Sorting algorithms : learn different method to sort your data

Gourine ayoub
11 min readApr 4, 2021

Introduction :

  • Working with different data mean that you will apply to that data many many operations for different purposes and outputs, one of the famous operation applied on the data is sorting. sorting a list of number or a list of names or even sorting different customized objects based on a specific condition.
  • In general sorting can be either a finishing step where you want to represent the data in a sorted form or the sorting will be used as a intermediate state for the data so it can be used in other operations like sorting the data before searching for a value inside that data.
  • Sorting is usually talked over with searching so if you are interested in searching methods and concept also you can check this two articles: https://gourineayoub-prf.medium.com/searching-algorithms-learn-different-searching-techniques-437ce0602463
  • In this article we will go through different sorting techniques how they work, and the theory behind them and also there time complexity.

Definition :

A sorting algorithms is a function that you give it a set of data as an example a list of number as an input and it will return a set of data in this example also a list of numbers that has the same size but the element are arranged in a different way from bigger to smaller or the inverse.
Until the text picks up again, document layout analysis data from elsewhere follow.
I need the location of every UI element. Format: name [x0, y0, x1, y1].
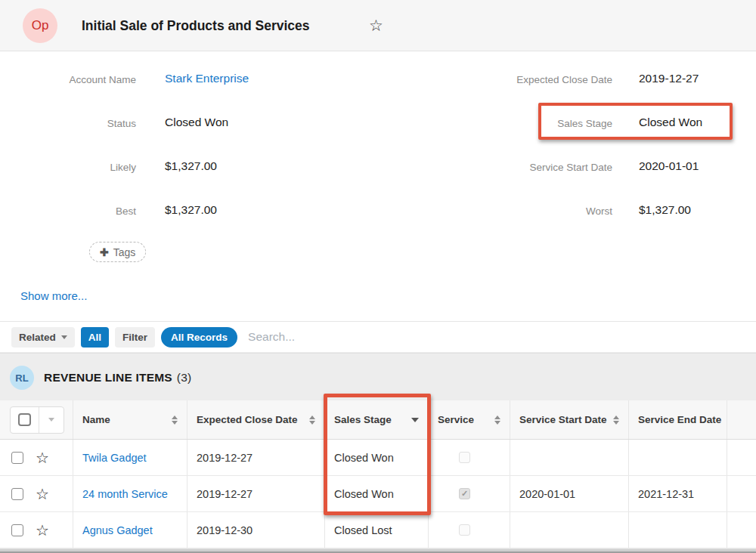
table-row: ☆ Twila Gadget 2019-12-27 Closed Won: [0, 440, 756, 476]
show-more-link[interactable]: Show more...: [20, 289, 87, 302]
row-filler-cell: [727, 512, 756, 548]
service-start-date-cell: [510, 512, 629, 548]
related-dropdown-button[interactable]: Related: [11, 327, 75, 348]
detail-fields-left: Account Name Stark Enterprise Status Clo…: [0, 72, 378, 247]
all-records-filter-button[interactable]: All Records: [161, 327, 237, 348]
record-link[interactable]: Twila Gadget: [82, 452, 147, 464]
field-best: Best $1,327.00: [0, 203, 378, 247]
chevron-down-icon: [61, 335, 67, 339]
record-link[interactable]: Agnus Gadget: [82, 524, 153, 536]
column-header-service-start-date[interactable]: Service Start Date: [510, 400, 629, 439]
row-select-cell: ☆: [0, 476, 73, 511]
favorite-star-icon[interactable]: ☆: [36, 487, 49, 502]
expected-close-date-cell: 2019-12-27: [187, 476, 325, 511]
sales-stage-cell: Closed Lost: [325, 512, 429, 548]
field-worst: Worst $1,327.00: [378, 203, 756, 247]
service-cell: [429, 512, 510, 548]
service-end-date-cell: [629, 512, 727, 548]
record-link[interactable]: 24 month Service: [82, 488, 168, 500]
sales-stage-value: Closed Won: [639, 116, 702, 129]
field-expected-close-date: Expected Close Date 2019-12-27: [378, 72, 756, 116]
chevron-down-icon: [48, 418, 54, 422]
favorite-star-icon[interactable]: ☆: [369, 0, 383, 51]
column-header-service-end-date[interactable]: Service End Date: [629, 400, 727, 439]
table-header-row: Name Expected Close Date Sales Stage Ser…: [0, 400, 756, 440]
record-header: Op Initial Sale of Products and Services…: [0, 0, 756, 51]
field-label: Expected Close Date: [378, 72, 612, 85]
search-input[interactable]: [248, 330, 756, 344]
table-row: ☆ 24 month Service 2019-12-27 Closed Won…: [0, 476, 756, 512]
field-service-start-date: Service Start Date 2020-01-01: [378, 159, 756, 203]
filter-button[interactable]: Filter: [115, 327, 155, 348]
expected-close-date-cell: 2019-12-30: [187, 512, 325, 548]
detail-fields-right: Expected Close Date 2019-12-27 Sales Sta…: [378, 72, 756, 247]
tags-button-label: Tags: [113, 246, 136, 258]
row-select-cell: ☆: [0, 440, 73, 475]
add-tags-button[interactable]: ✚ Tags: [89, 242, 146, 262]
expected-close-date-value: 2019-12-27: [639, 72, 699, 85]
service-checkbox: [459, 524, 470, 536]
service-cell: [429, 440, 510, 475]
column-header-name[interactable]: Name: [73, 400, 187, 439]
expected-close-date-cell: 2019-12-27: [187, 440, 325, 475]
column-header-service[interactable]: Service: [429, 400, 510, 439]
field-label: Service Start Date: [378, 159, 612, 173]
sort-icon: [613, 416, 619, 425]
row-checkbox[interactable]: [11, 488, 23, 500]
service-end-date-cell: [629, 440, 727, 475]
select-all-checkbox[interactable]: [18, 413, 31, 426]
service-checkbox: [459, 452, 470, 463]
field-label: Best: [0, 203, 136, 217]
field-label: Likely: [0, 159, 136, 173]
row-select-cell: ☆: [0, 512, 73, 548]
page-title: Initial Sale of Products and Services: [82, 0, 310, 51]
plus-icon: ✚: [100, 246, 109, 258]
field-status: Status Closed Won: [0, 116, 378, 159]
row-filler-cell: [727, 476, 756, 511]
favorite-star-icon[interactable]: ☆: [36, 523, 49, 538]
row-filler-cell: [727, 440, 756, 475]
panel-title: REVENUE LINE ITEMS (3): [44, 354, 191, 401]
field-label: Account Name: [0, 72, 136, 85]
name-cell: Agnus Gadget: [73, 512, 187, 548]
sort-icon: [172, 416, 178, 425]
field-sales-stage: Sales Stage Closed Won: [378, 116, 756, 159]
sales-stage-cell: Closed Won: [325, 440, 429, 475]
select-all-checkbox-wrap[interactable]: [11, 407, 39, 433]
status-value: Closed Won: [165, 116, 228, 129]
header-filler-cell: [727, 400, 756, 439]
likely-value: $1,327.00: [165, 159, 217, 173]
sort-icon: [494, 416, 500, 425]
sales-stage-cell: Closed Won: [325, 476, 429, 511]
related-dropdown-label: Related: [19, 332, 56, 343]
select-all-split-button[interactable]: [10, 406, 64, 434]
sort-icon: [309, 416, 315, 425]
field-label: Status: [0, 116, 136, 129]
column-header-sales-stage[interactable]: Sales Stage: [325, 400, 429, 439]
service-start-date-value: 2020-01-01: [639, 159, 699, 173]
opportunity-avatar-initials: Op: [32, 18, 49, 33]
revenue-line-items-avatar: RL: [10, 366, 34, 390]
revenue-line-items-avatar-initials: RL: [15, 372, 28, 384]
service-checkbox: [459, 488, 470, 499]
panel-title-text: REVENUE LINE ITEMS: [44, 371, 172, 385]
best-value: $1,327.00: [165, 203, 217, 217]
column-header-expected-close-date[interactable]: Expected Close Date: [187, 400, 325, 439]
service-start-date-cell: [510, 440, 629, 475]
account-name-link[interactable]: Stark Enterprise: [165, 72, 249, 85]
bottom-divider: [0, 548, 756, 553]
row-checkbox[interactable]: [11, 524, 23, 536]
revenue-line-items-panel-header: RL REVENUE LINE ITEMS (3): [0, 353, 756, 400]
field-likely: Likely $1,327.00: [0, 159, 378, 203]
field-label: Sales Stage: [378, 116, 612, 129]
select-actions-dropdown[interactable]: [39, 407, 64, 433]
row-checkbox[interactable]: [11, 452, 23, 464]
opportunity-avatar: Op: [23, 8, 57, 43]
name-cell: Twila Gadget: [73, 440, 187, 475]
opportunity-record-page: Op Initial Sale of Products and Services…: [0, 0, 756, 553]
all-modules-button[interactable]: All: [81, 327, 109, 348]
favorite-star-icon[interactable]: ☆: [36, 450, 49, 465]
related-toolbar: Related All Filter All Records: [0, 321, 756, 353]
field-label: Worst: [378, 203, 612, 217]
sort-desc-icon: [411, 418, 419, 422]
This algorithms that we are going to discuss need an understanding of basic data structure and also the recursing technique you can check this article to get familiar with those concepts : https://gourineayoub-prf.medium.com/data-structure-and-complexity-a-programmer-best-tow-weapons-part-1-introduction-a941cda2f557

Different Sorting methods :

Quick sort:

  • quick sort is a recursive algorithm based on the pivot concept where a pivot is a value from the list of values that we want to sort, than what we do is to try to make all the values smaller than our pivot in the left of our pivot position and all the value greater than it in the right of its position.
  • The steps will be like this :

1/ choose a pivot (an index of the value that we chose).

2/ move the pivot that we chose to the last place in our list.

3/ get the first item from left that is greater than our pivot value.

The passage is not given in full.